Chapter 16 is ‘Sex With Fat Girls‘. It kicks off with Brittany texting (or emailing?) Andy demanding to know five things he finds sexy about her. Then she gets into how “physically becoming a mother” changed her body by 50 pounds, and she wasn’t super into sex for a while after kids, and acts as if this is not some universal experience for women during the first year of a Weird Human Shaped Thing being in your life. FFS Brittany some of us feel weird having sex when the pets are in the bedroom, right?
This all leads to her have sex every day for a year experiment.
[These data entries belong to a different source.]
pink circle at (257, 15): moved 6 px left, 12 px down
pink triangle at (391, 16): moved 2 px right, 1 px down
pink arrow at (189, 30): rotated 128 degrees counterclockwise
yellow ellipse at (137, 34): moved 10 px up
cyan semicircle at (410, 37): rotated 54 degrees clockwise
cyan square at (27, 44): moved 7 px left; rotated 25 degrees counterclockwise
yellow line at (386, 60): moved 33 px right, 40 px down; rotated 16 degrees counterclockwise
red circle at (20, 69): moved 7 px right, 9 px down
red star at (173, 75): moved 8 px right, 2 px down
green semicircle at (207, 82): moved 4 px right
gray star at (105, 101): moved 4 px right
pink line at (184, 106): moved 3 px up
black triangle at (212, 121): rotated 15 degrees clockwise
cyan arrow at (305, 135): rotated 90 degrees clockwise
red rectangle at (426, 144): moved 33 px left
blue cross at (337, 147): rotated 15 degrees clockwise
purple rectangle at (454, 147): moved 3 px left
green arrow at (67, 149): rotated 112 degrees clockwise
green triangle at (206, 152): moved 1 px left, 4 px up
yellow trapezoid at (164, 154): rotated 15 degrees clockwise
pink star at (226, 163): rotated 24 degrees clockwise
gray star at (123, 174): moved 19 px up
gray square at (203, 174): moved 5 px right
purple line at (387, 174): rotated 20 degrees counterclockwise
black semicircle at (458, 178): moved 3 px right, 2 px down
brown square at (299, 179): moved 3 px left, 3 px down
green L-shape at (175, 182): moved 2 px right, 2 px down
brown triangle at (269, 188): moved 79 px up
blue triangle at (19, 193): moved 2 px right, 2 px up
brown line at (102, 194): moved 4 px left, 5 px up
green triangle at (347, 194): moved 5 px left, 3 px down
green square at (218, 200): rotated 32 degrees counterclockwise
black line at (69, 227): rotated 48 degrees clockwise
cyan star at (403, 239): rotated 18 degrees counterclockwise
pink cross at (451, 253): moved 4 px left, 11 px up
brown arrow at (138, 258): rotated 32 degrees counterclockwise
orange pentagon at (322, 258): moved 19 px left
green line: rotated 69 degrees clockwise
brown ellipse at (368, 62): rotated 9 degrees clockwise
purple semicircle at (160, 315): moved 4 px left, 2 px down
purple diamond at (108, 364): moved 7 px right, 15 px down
Because nothing says alluring like forcing yourself to pussy hustle every single day whether you feel like it or not. But she did that, and this chapter includes extreme details I won’t share in the text of this post because I know at least two of you hams have read this book and will uh…include the deets in the comments if other hams ask. TLDR the experiment resulted in her being on the Today Show, and then Jay Leno mentioned her, which comes back to Brittany And The Pursuit Of Fame.
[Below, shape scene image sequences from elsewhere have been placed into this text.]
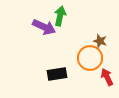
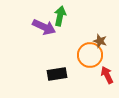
orange circle: moved 3 px up
red arrow: moved 2 px up
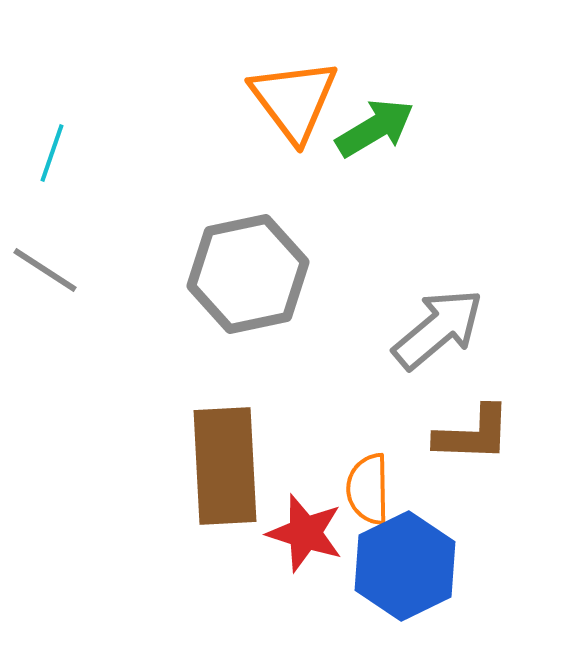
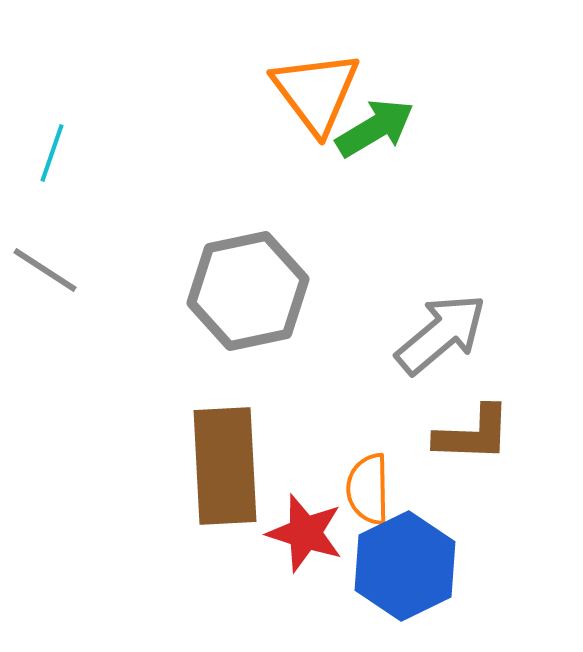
orange triangle: moved 22 px right, 8 px up
gray hexagon: moved 17 px down
gray arrow: moved 3 px right, 5 px down
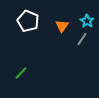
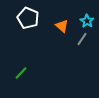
white pentagon: moved 3 px up
orange triangle: rotated 24 degrees counterclockwise
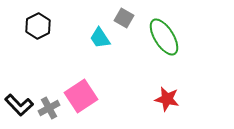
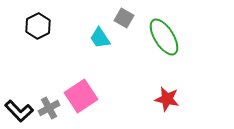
black L-shape: moved 6 px down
Chapter 17 is ‘The Emails‘ which is just a bunch of emails about how much Andy <3s Brittany and the phrase “sex holes” happens so yeah, Imma spare you the rest of that.
Chapter 18 is ‘Women, We’re Ruining Everything‘ which starts off with quotes from women on various online venues about how obesity is not some snowflake endowment and comments from her blog from a couple of people saying she peacocks around in public looking for validation. Her assessment is that “People are dicks to plus size women” despite being happily married and mommied and famous-successful book dealed herself. She reminds us, the women of the world, most of whom are well in the overweight range, that fat shaming is “a real thing” before going into a pages long rant about “bullying” her in her comments and “online forums” isn’t going to fix anything, as if anyone cares to fix her weight rather than her self-aggrandizing behavior. The crux of this chapter is you are bad and you should feel bad and she is awesome and everyone except you is awesome.
Overview: Some chick who is firmly a plus size wants attention and belly rubs for being plus size and daring to be ok with being plus size. Except when she’s insecure about being plus sized and demanding validation from her husband or daughter’s existence. Or the internet. Or the world. She seems exhausting.